I've set up a condor pool (6.6.7) on our desktop x86 boxes with a fc3
master and suse9.1 execute nodes (kernel 2.6.4).  The systems share an nfs
file system and have a common uid_domain. I'm able to start the condor
processes (already fixed the /proc/meminfo problem).  The processes are
started as root but run as the user condor. The execute nodes get their
/home/condor served up by NFS and the dirs are auto-mounted.  My global 
condor_config is in /opt/condor/etc/condor_config and there is a symlink 
from /home/condor/condor_config to this file.

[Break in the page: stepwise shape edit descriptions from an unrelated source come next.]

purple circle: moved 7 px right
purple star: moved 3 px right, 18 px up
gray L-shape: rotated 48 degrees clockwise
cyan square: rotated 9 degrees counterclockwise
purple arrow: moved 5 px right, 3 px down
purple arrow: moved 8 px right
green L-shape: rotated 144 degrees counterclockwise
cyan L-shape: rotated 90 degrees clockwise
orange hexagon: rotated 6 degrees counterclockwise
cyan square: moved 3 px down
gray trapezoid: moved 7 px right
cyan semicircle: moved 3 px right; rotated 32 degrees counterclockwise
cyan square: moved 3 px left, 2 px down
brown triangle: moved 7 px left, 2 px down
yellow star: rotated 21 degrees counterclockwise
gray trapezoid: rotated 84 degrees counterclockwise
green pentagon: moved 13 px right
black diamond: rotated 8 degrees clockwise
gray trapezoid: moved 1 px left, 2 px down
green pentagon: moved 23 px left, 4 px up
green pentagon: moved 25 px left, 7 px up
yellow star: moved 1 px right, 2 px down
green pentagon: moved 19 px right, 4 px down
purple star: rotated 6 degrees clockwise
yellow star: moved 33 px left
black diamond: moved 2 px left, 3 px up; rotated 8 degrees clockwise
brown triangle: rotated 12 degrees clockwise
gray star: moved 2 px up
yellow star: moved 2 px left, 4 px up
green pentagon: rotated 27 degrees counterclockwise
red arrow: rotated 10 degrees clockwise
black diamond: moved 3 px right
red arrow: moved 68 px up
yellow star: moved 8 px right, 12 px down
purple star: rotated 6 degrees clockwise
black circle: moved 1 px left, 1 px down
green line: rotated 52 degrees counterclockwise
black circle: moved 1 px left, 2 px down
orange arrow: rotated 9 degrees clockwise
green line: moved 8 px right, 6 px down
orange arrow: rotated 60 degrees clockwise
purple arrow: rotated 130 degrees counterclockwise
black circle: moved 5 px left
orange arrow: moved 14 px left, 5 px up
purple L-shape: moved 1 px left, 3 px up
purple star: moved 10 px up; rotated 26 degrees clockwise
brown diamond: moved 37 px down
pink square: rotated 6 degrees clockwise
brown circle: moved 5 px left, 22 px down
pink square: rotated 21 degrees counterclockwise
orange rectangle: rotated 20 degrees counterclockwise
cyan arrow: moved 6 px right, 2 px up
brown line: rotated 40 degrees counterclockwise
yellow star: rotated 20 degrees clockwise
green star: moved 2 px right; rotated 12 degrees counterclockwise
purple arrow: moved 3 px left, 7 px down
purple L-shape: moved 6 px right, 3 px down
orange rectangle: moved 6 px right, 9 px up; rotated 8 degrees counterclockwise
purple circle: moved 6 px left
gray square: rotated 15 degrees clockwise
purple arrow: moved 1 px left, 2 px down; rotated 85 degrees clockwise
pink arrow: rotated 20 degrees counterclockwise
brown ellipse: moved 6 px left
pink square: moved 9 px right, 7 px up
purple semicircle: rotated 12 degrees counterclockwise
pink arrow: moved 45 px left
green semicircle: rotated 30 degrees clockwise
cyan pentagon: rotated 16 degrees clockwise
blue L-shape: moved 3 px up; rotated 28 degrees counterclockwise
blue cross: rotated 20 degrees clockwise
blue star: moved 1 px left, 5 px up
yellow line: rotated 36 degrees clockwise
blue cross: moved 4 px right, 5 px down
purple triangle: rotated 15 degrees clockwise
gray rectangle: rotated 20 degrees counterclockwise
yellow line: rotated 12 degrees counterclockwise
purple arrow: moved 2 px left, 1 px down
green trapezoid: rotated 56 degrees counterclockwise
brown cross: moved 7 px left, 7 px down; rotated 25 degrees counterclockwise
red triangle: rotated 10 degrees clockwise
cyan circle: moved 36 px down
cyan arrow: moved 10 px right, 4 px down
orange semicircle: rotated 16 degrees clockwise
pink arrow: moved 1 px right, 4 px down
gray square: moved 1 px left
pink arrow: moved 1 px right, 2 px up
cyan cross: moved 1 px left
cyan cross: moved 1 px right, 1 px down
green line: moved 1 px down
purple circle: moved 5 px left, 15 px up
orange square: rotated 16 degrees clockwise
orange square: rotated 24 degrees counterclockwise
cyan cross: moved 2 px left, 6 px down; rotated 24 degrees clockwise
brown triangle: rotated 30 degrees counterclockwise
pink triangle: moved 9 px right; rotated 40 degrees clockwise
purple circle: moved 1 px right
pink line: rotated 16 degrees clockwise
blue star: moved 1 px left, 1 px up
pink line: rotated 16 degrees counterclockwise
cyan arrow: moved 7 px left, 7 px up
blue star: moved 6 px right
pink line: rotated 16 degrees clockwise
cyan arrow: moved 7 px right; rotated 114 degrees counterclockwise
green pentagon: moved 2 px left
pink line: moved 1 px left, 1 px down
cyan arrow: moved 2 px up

I'm seeing some strange behavior both when I start up condor_master and
when I submit jobs to the pool.  In the case of condor_master, if I start
this process without first doing an 'ls /home/condor' it dies with a
complaint about not having CONDOR_CONFIG set, not being able to find
/etc/condor/condor_config, or not being able to find
/local/condor/condor_config.  The complaint also mentions not finding
~/condor.  When I trace the condor_master with strace, however, it doesn't
look like an open() attempt is ever made on ~/condor_config.  Eventhough
df shows /home/condor as already mounted, if I 'ls /home/condor', however,
it succeeds in checking for and finding this directory.  It seems there is 
some reason condor is not even attempting to open 
/home/condor/condor_config.

This trouble follows me to the startd process.  If I submit a job and 
monitor the StartLog, it frequently shows that starter exited with status 
1. If I strace on startd, i find that the child is dieing for the same 
reason mentioned above.  Again, no attempt is even made to check 
/home/condor/condor_config.  It just tries to open the first two. So there 
seems to be a problem with condor not wanting to check for this file.

I can "fix" this problem by either doing the ls or setting CONDOR_CONFIG 
explicitly. 

Does anyone have insights into this?